Pembrolizumab, a drug that blocks a protein called PD-1 on immune cells, was tested against standard chemotherapy as a first-line treatment for metastatic MSI-H/dMMR colorectal cancer in a phase 3 trial of 307 patients published in the New England Journal of Medicine. It produced durable responses, meaning the cancer stayed controlled for extended periods, and has become the preferred first treatment for this group. Nivolumab, another PD-1 blocker, has also shown durable responses in this population. For the roughly 85% of colon cancers that are not MSI-H, immunotherapy alone has limited effectiveness, and chemotherapy-based regimens remain the standard.
Survival Rates by Stage
How well treatment works depends heavily on how far the cancer has spread at diagnosis. Based on data from 2015 to 2021, the five-year relative survival rates for colorectal cancer break down as follows:
- Localized (confined to the colon wall): 91.5%, representing about 34% of cases at diagnosis
- Regional (spread to nearby lymph nodes): 74.6%, representing about 37% of cases
- Distant (metastatic, spread to other organs): 16.2%, representing about 23% of cases
These numbers reflect averages across all patients, including those diagnosed years ago. Newer targeted therapies and immunotherapy combinations continue to push survival rates upward, particularly for metastatic disease, where treatment options have expanded substantially in the last decade.

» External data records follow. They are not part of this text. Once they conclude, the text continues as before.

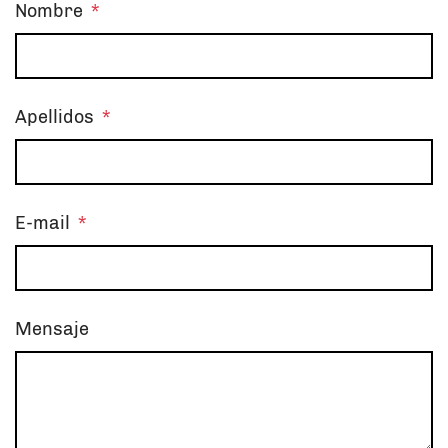
Nombre
*
Apellidos
*
E-mail
*
Mensaje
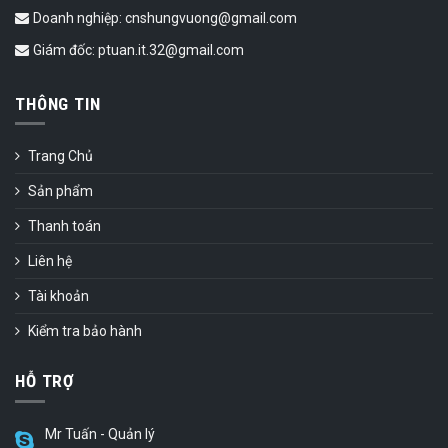
Doanh nghiệp: cnshungvuong@gmail.com
Giám đốc: ptuan.it.32@gmail.com
THÔNG TIN
Trang Chủ
Sản phẩm
Thanh toán
Liên hệ
Tài khoản
Kiểm tra bảo hành
HỖ TRỢ
Mr Tuấn - Quản lý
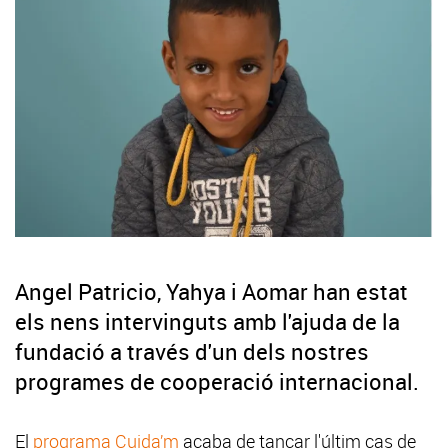
Angel Patricio, Yahya i Aomar han estat
els nens intervinguts amb l'ajuda de la
fundació a través d'un dels nostres
programes de cooperació internacional.
El
programa Cuida’m
acaba de tancar l'últim cas de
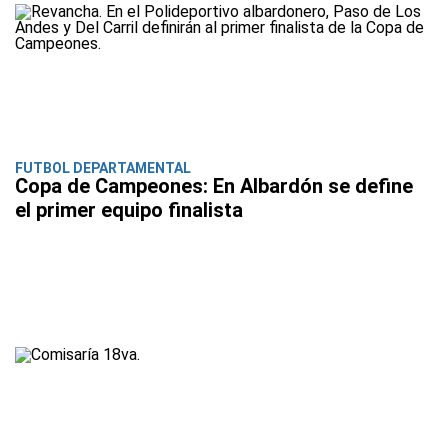
FUTBOL DEPARTAMENTAL
Copa de Campeones: En Albardón se define
el primer equipo finalista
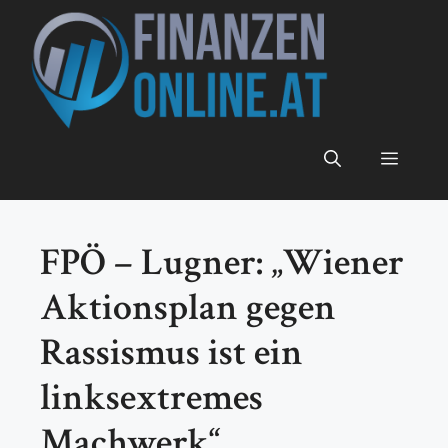
Zum
Inhalt
springen
Menü
FPÖ – Lugner: „Wiener
Aktionsplan gegen
Rassismus ist ein
linksextremes
Machwerk“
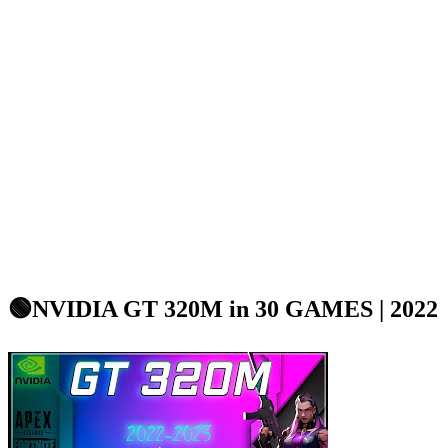
🟢NVIDIA GT 320M in 30 GAMES | 2022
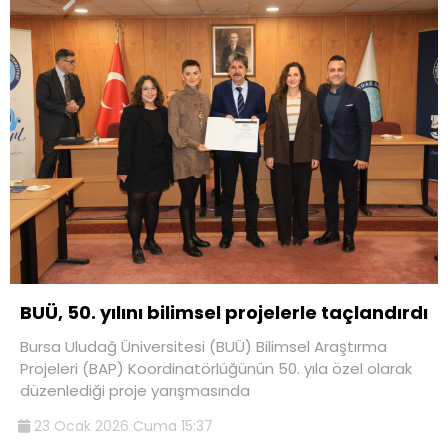
BUÜ, 50. yılını bilimsel projelerle taçlandırdı
Bursa Uludağ Üniversitesi (BUÜ) Bilimsel Araştırma
Projeleri (BAP) Koordinatörlüğünün 50. yıla özel olarak
düzenlediği proje yarışmasında
23 Ocak 2026 Cuma 15:37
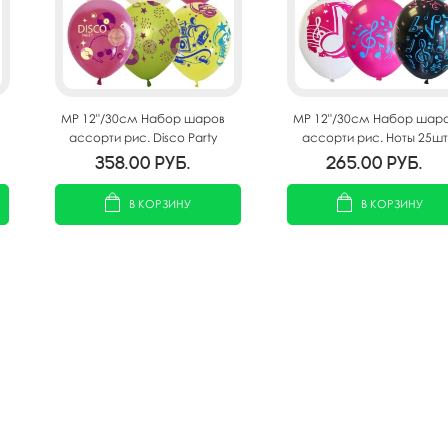
MP 12"/30см Набор шаров
MP 12"/30см Набор шар
ассорти рис. Disco Party
ассорти рис. Ноты 25шт
25шт
358.00
руб.
265.00
руб.
В КОРЗИНУ
В КОРЗИНУ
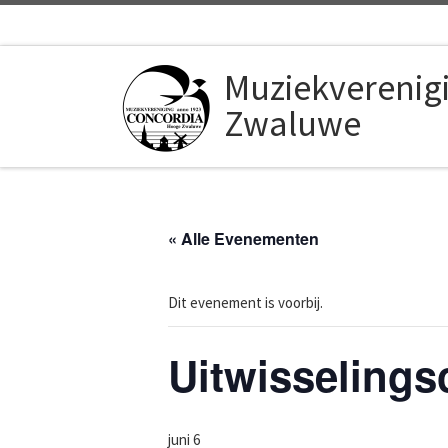
Ga naar inhoud
Muziekverenig
Zwaluwe
« Alle Evenementen
Dit evenement is voorbij.
Uitwisselings
juni 6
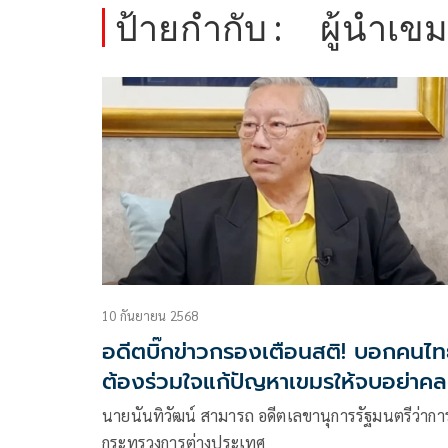
ป้ายกำกับ :
ผู้นำเข
10 กันยายน 2568
อดีตบิ๊กข่าวกรองเตือนสติ! บอกคนไ
ต้องร่วมใจแก้ปัญหาเขมรให้จบอย่าค
มาตรการใดๆ
นายนันทิวัฒน์ สามารถ อดีตเลขานุการรัฐมนตรีว่ากา
กระทรวงการต่างประเทศ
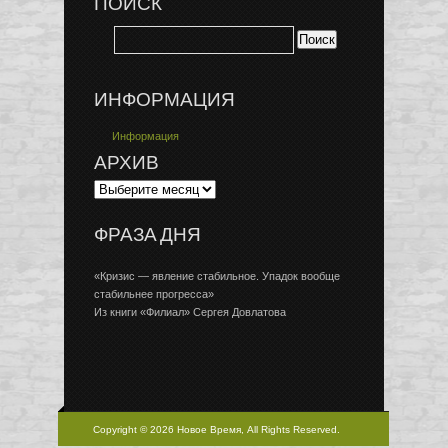
ПОИСК
ИНФОРМАЦИЯ
Информация
АРХИВ
ФРАЗА ДНЯ
«Кризис — явление стабильное. Упадок вообще
стабильнее прогресса»
Из книги «Филиал» Сергея Довлатова
Copyright © 2026 Новое Время, All Rights Reserved.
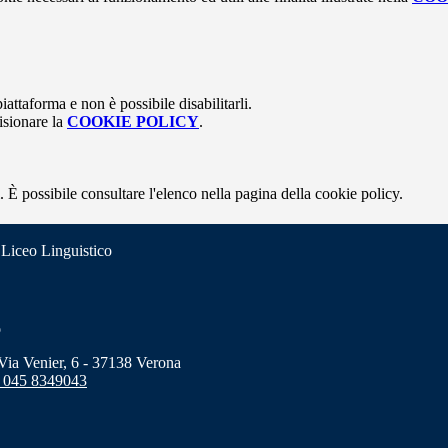
attaforma e non è possibile disabilitarli.
isionare la
COOKIE POLICY
.
 È possibile consultare l'elenco nella pagina della cookie policy.
 Liceo Linguistico
o
a Venier, 6 - 37138 Verona
 045 8349043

Common Side Effects of Treatment
Each drug carries its own side effect profile, and your experience will depend on which regimen you receive. Across most chemotherapy combinations, nausea, fatigue, and diarrhea are common. But one side effect deserves special attention because of how often it persists long after treatment ends: nerve damage caused by oxaliplatin.
Oxaliplatin, a component of both FOLFOX and CAPOX, causes chronic nerve damage in up to 50% of patients. Among colorectal cancer survivors who received it, 89% reported at least one symptom of peripheral neuropathy. The most frequent complaint is numbness or tingling in the feet, affecting about 71% of survivors, followed by numbness or tingling in the hands at about 64%. Other symptoms include sensitivity to cold temperatures (56%), weakness in the arms or legs (45%), trouble with balance (44%), and discomfort or pain in the feet (49%) or hands (34%).
These symptoms are not just physical inconveniences. Research shows oxaliplatin-induced neuropathy is linked to increased depressive symptoms, reduced sleep quality, and lower overall quality of life. The severity tends to worsen with cumulative doses, so oncologists monitor nerve symptoms closely during treatment and may reduce the dose or stop oxaliplatin early if neuropathy becomes significant. If you’re on a regimen containing oxaliplatin, reporting tingling or numbness early gives your care team the best chance to adjust before the damage becomes permanent.